Don’t bring your baby to a comedy show – for the sake of the other parents there

The comedian Matt Forde has a point.

By Emma Haslett

Look, it is an absolute, irrefutable fact that no human being has ever uttered anything funnier than when, asked what her name was, my then-18-month-old deadpanned: “bum bum”, before breaking into a knowing grin. Admittedly, her sense of humour errs on the scatological. Toddlers aren’t generally known for their wry or sophisticated wit, or their understanding of political nuance. Which is why I probably wouldn’t take the aforementioned child to an hour-long Edinburgh Fringe show by a comedian hailed as “our foremost satirical stand-up”. It would be terribly awkward. She’d laugh at all the wrong bits.

Still, this week one man bravely chose to cast such doubts aside and took his newborn to an Edinburgh Fringe show by the comedian Matt Forde. It did not go well. Yesterday Forde tweeted: “Someone brought their baby to my show last night. Sadly it derailed large parts of it because they wouldn’t do the decent thing and just leave when it started crying. I get that it must be tough as a new parent but please, don’t bring babies to adult shows. It’s always a problem.”

Cue the predictable reactions. The jokers (“I was dragged to a Matt Forde show once and I cried my eyes out too”, etc, etc), but also the outrage from a certain group of parents who seem to believe it is their god-given right to cart their offspring along with them, like small dogs, wherever they go.

“But not everyone can afford babysitters,” they protested. “And it was a newborn. Breastfed babies can’t be left alone.” Both absolutely valid points – which is why, in the three years since my child entered this world, I haven’t been to a single satirical stand-up show. Not even a bad one. Not even improv.

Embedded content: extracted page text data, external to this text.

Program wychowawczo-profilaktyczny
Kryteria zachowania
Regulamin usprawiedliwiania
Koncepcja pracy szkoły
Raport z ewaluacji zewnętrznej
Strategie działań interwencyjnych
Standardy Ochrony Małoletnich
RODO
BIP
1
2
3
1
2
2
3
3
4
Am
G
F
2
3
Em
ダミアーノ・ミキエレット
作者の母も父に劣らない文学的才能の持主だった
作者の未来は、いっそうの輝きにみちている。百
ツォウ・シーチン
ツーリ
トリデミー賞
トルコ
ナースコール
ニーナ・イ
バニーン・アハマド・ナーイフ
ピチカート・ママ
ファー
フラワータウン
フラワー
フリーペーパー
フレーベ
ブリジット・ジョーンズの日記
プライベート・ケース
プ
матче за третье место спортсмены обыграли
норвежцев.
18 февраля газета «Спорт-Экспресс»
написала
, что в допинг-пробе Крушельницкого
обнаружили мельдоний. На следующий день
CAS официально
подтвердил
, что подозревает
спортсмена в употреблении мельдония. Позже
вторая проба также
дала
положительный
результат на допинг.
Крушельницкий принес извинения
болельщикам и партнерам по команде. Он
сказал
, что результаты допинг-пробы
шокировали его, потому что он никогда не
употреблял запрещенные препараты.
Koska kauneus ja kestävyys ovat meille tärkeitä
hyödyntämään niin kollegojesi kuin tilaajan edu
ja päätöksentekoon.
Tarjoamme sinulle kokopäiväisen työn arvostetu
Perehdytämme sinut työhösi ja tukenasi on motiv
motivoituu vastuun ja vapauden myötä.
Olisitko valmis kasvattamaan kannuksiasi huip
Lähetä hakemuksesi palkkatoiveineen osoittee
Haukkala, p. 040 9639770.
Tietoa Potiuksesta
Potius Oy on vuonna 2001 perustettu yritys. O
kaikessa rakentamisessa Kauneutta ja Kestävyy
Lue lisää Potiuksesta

Places like comedy shows are “adult” spaces for a reason: tickets to these events aren’t cheap and no one has paid to listen to a screaming baby – we have quiet carriages on trains and NHS waiting rooms for that. Other parents would have been just as irritated: on top of the ticket price, they had to fork out for a babysitter, only to get at the show what they get at home for free.

There are others, too. During the four years I spent trying for a baby, adult spaces took on a special significance: they became places where I wasn’t constantly reminded that my friends had all now joined a club I couldn’t gain entry to. One evening at the Electric Diner in Notting Hill was supposed to be a night of grown-up consolation (aka cocktails) after a failed IVF, but the parents in the adjacent booth let their toddler (who was still awake at 9pm – I ask you) climb over the divider to pull my hair, over and over again. I left in tears.

Kids hate this stuff too. I’m as guilty as the next mum of dragging my toddler to the pub, but aim for child-friendly ones. Even the idea of the nice place with the slide and colouring pencils is usually greeted by eye-rolling and sighs from my daughter: if that’s the reaction to going somewhere with space to run around, imagine if you threatened your kid with a nice restaurant. I really can’t understand the people who take little kids to Simpson’s in the Strand or The Ledbury (can you tell I haven’t done much in the way of fine dining lately, either?). What a waste of an outlandish amount of money. And an evening show? No idea.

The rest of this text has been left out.